• Your task
Transcribe the data in full and exactly, omitting any pictures.
++++ Supplied data
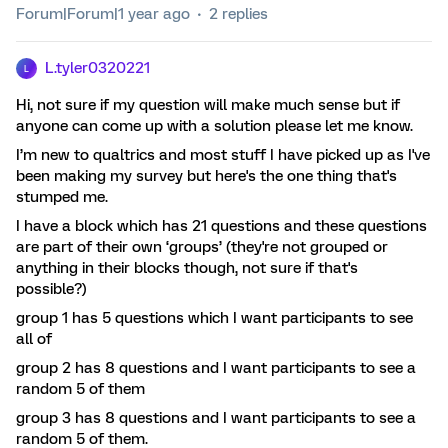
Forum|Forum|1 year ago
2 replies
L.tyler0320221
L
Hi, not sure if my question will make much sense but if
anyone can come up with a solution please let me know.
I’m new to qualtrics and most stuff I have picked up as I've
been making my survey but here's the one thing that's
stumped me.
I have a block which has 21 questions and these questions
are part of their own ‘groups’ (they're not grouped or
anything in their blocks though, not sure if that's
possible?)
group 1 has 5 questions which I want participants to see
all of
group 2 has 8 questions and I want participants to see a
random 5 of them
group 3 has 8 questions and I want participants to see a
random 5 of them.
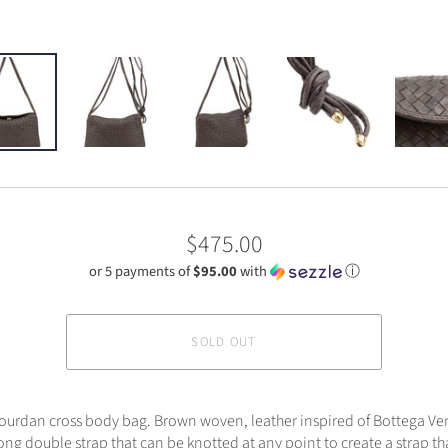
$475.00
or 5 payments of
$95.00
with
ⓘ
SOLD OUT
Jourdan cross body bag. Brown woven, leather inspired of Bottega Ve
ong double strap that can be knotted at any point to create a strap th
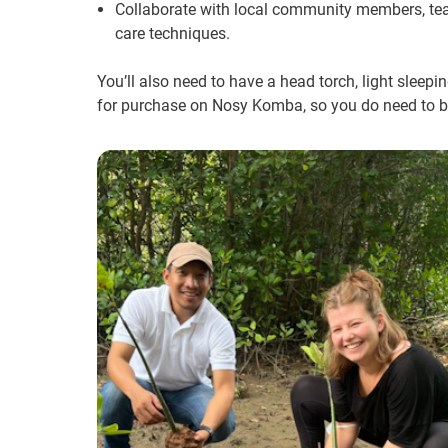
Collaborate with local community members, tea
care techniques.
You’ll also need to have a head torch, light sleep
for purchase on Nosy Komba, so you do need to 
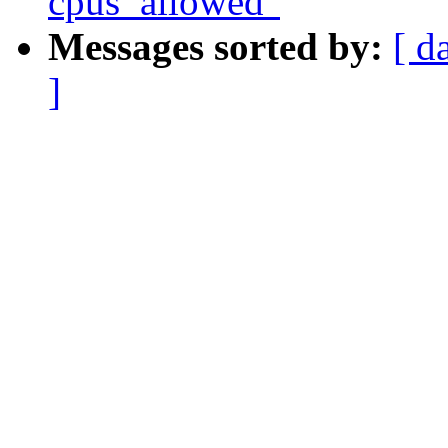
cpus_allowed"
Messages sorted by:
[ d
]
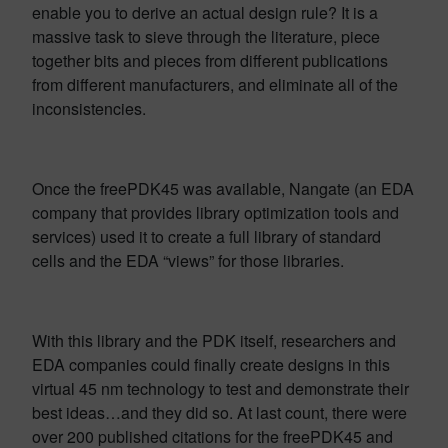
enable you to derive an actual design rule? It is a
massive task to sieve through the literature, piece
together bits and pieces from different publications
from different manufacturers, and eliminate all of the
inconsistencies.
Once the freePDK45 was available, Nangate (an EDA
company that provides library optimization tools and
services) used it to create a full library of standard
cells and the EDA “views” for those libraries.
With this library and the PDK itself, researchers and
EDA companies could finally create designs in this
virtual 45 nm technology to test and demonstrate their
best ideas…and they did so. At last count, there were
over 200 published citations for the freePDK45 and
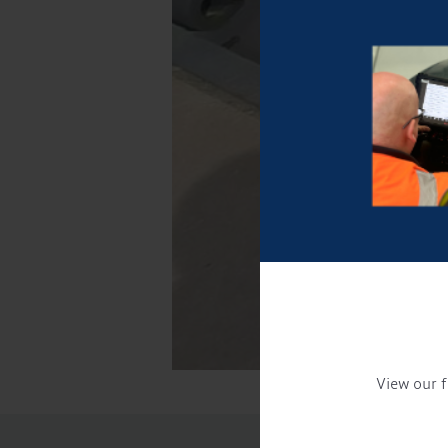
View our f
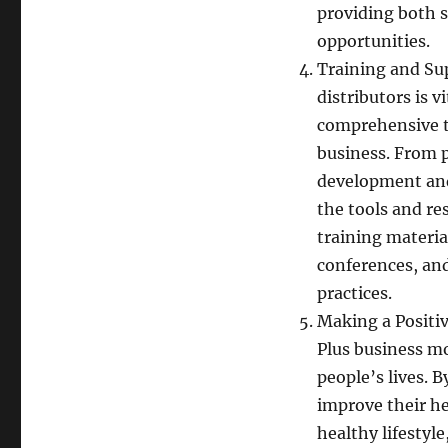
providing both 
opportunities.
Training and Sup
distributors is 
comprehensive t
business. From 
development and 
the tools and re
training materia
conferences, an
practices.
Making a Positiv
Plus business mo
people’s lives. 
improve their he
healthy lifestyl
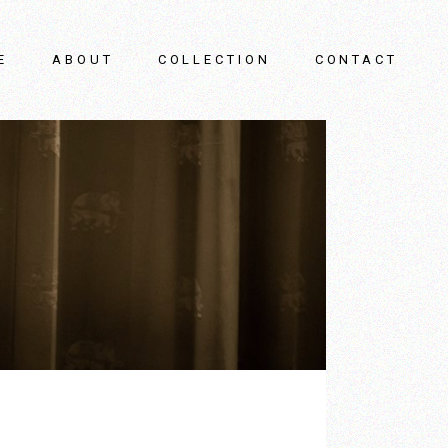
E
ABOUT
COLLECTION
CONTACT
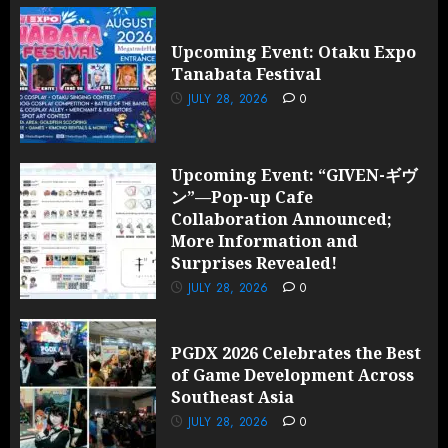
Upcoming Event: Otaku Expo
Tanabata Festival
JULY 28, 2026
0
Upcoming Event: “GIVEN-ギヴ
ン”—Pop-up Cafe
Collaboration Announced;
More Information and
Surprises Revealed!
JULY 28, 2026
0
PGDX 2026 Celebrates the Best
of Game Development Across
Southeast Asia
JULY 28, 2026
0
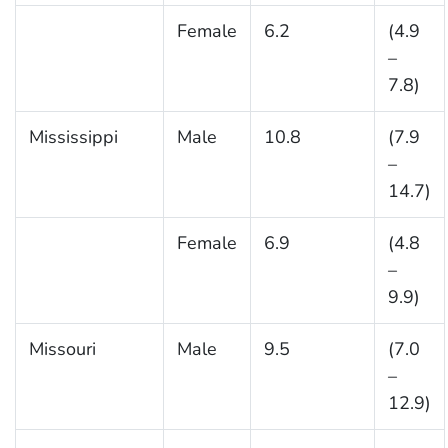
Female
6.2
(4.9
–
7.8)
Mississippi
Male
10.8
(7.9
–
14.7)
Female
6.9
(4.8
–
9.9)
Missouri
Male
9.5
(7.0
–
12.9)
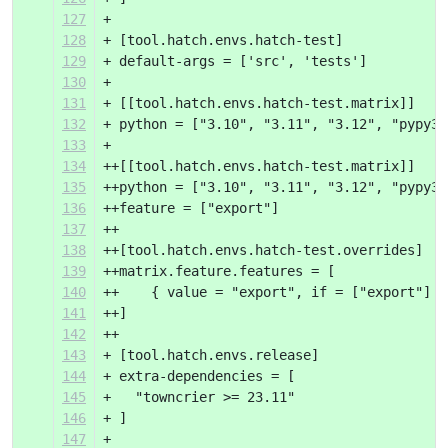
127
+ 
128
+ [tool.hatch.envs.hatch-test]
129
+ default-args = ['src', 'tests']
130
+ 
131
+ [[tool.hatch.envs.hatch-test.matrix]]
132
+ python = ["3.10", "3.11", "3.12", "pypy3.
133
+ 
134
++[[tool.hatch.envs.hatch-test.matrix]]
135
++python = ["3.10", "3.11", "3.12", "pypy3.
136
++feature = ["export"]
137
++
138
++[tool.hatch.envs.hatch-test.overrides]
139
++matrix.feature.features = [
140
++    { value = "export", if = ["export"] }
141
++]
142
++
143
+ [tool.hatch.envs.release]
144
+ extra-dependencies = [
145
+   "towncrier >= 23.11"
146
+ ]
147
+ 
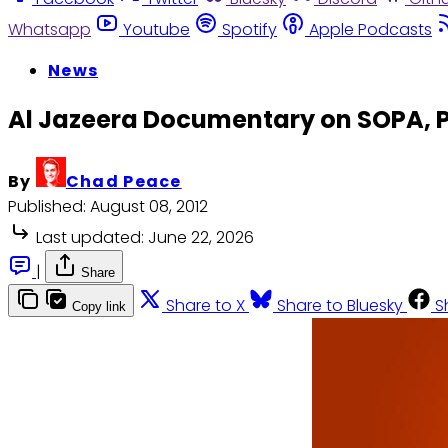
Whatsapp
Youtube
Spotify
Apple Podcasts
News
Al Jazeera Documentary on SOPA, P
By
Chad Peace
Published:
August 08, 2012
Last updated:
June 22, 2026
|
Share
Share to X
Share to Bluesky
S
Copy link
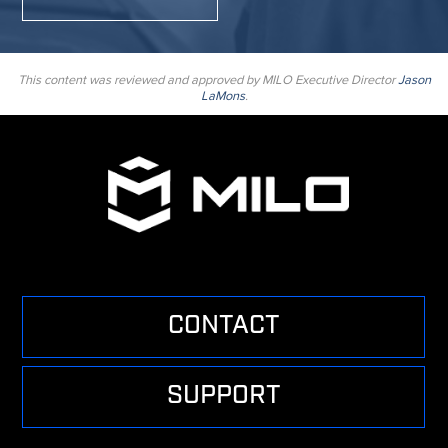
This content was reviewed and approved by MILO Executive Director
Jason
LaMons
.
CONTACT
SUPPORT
++++++++
• Result of the exercise
Forum|Forum|1 year ago
2 replies
L.tyler0320221
L
Hi, not sure if my question will make much sense but if
anyone can come up with a solution please let me know.
I’m new to qualtrics and most stuff I have picked up as I've
been making my survey but here's the one thing that's
stumped me.
I have a block which has 21 questions and these questions
are part of their own ‘groups’ (they're not grouped or
anything in their blocks though, not sure if that's
possible?)
group 1 has 5 questions which I want participants to see
all of
group 2 has 8 questions and I want participants to see a
random 5 of them
group 3 has 8 questions and I want participants to see a
random 5 of them.
$475.00
or 5 payments of
$95.00
with
ⓘ
SOLD OUT
Jourdan cross body bag. Brown woven, leather inspired of Bottega Ve
ong double strap that can be knotted at any point to create a strap th
Collaborate with local community members, tea
care techniques.
You’ll also need to have a head torch, light sleep
for purchase on Nosy Komba, so you do need to 
cpus_allowed"
Messages sorted by:
[ d
]
enable you to derive an actual design rule? It is a
massive task to sieve through the literature, piece
together bits and pieces from different publications
from different manufacturers, and eliminate all of the
inconsistencies.
Once the freePDK45 was available, Nangate (an EDA
company that provides library optimization tools and
services) used it to create a full library of standard
cells and the EDA “views” for those libraries.
With this library and the PDK itself, researchers and
EDA companies could finally create designs in this
virtual 45 nm technology to test and demonstrate their
best ideas…and they did so. At last count, there were
over 200 published citations for the freePDK45 and
View our f
providing both 
opportunities.
Training and Sup
distributors is 
comprehensive t
business. From 
development and 
the tools and re
training materia
conferences, an
practices.
Making a Positiv
Plus business mo
people’s lives. 
improve their he
healthy lifestyl
E
ABOUT
COLLECTION
CONTACT
Upcoming Event: Otaku Expo
Tanabata Festival
JULY 28, 2026
0
Upcoming Event: “GIVEN-ギヴ
ン”—Pop-up Cafe
Collaboration Announced;
More Information and
Surprises Revealed!
JULY 28, 2026
0
PGDX 2026 Celebrates the Best
of Game Development Across
Southeast Asia
JULY 28, 2026
0
Female
6.2
(4.9
–
7.8)
Mississippi
Male
10.8
(7.9
–
14.7)
Female
6.9
(4.8
–
9.9)
Missouri
Male
9.5
(7.0
–
12.9)
127
+ 
128
+ [tool.hatch.envs.hatch-test]
129
+ default-args = ['src', 'tests']
130
+ 
131
+ [[tool.hatch.envs.hatch-test.matrix]]
132
+ python = ["3.10", "3.11", "3.12", "pypy3.
133
+ 
134
++[[tool.hatch.envs.hatch-test.matrix]]
135
++python = ["3.10", "3.11", "3.12", "pypy3.
136
++feature = ["export"]
137
++
138
++[tool.hatch.envs.hatch-test.overrides]
139
++matrix.feature.features = [
140
++    { value = "export", if = ["export"] }
141
++]
142
++
143
+ [tool.hatch.envs.release]
144
+ extra-dependencies = [
145
+   "towncrier >= 23.11"
146
+ ]
147
+ 
Whatsapp
Youtube
Spotify
Apple Podcasts
News
Al Jazeera Documentary on SOPA, P
By
Chad Peace
Published:
August 08, 2012
Last updated:
June 22, 2026
|
Share
Share to X
Share to Bluesky
S
Copy link
This content was reviewed and approved by MILO Executive Director
Jason
LaMons
.
CONTACT
SUPPORT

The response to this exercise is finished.